When we introduce a new feature that stresses Elasticsearch more than we expected, we add capacity to our Elasticsearch cluster. Every time we do that it works perfectly. Being able to scale up fast has been invaluable to help our speed of innovation.

– Graham Tackley, Director of Architecture, The Guardian

Products Used

The Guardian’s benefits using Elasticsearch

  • Driving more page views

    Elasticsearch helps The Guardian improve content, headlines and promotion in a variety of ways, ultimately increasing the number of page views and the site's success.

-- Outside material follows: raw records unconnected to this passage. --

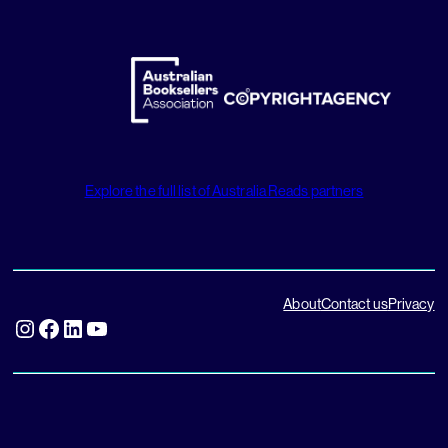
Explore the full list of Australia Reads partners
About
Contact us
Privacy
Instagram
Facebook
LinkedIn
YouTube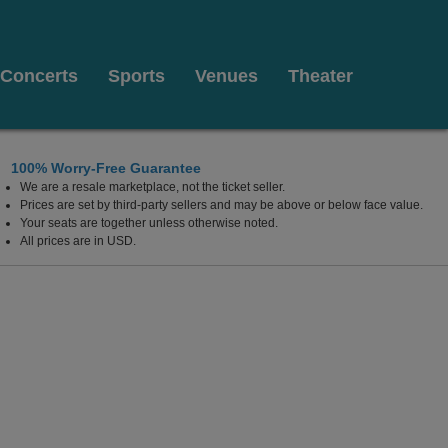
Concerts
Sports
Venues
Theater
100% Worry-Free Guarantee
We are a resale marketplace, not the ticket seller.
Prices are set by third-party sellers and may be above or below face value.
Your seats are together unless otherwise noted.
All prices are in USD.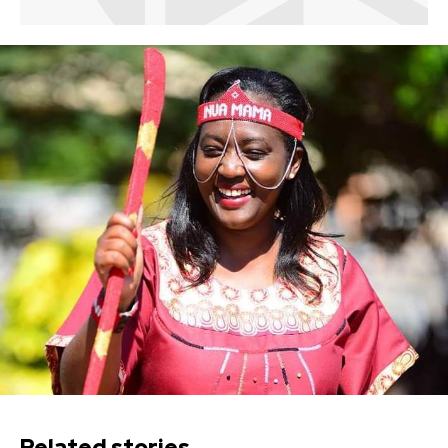
Related stories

  • Enhanced user experience

    The Guardian utilizes Elasticsearch-powered analytics to provide readers with more content that meets their demands, which enhances the user experience on the company's website.

  • Empowering the team

    Offering access to Elasticsearch across the organization has empowered editors and journalists to get more involved, and take a proactive approach to improving the site and its content.

  • Improved site performance

    The Guardian's IT operations team utilizes Elasticsearch to track how any changes impact site performance, diagnose issues and keep the site up and running at peak performance.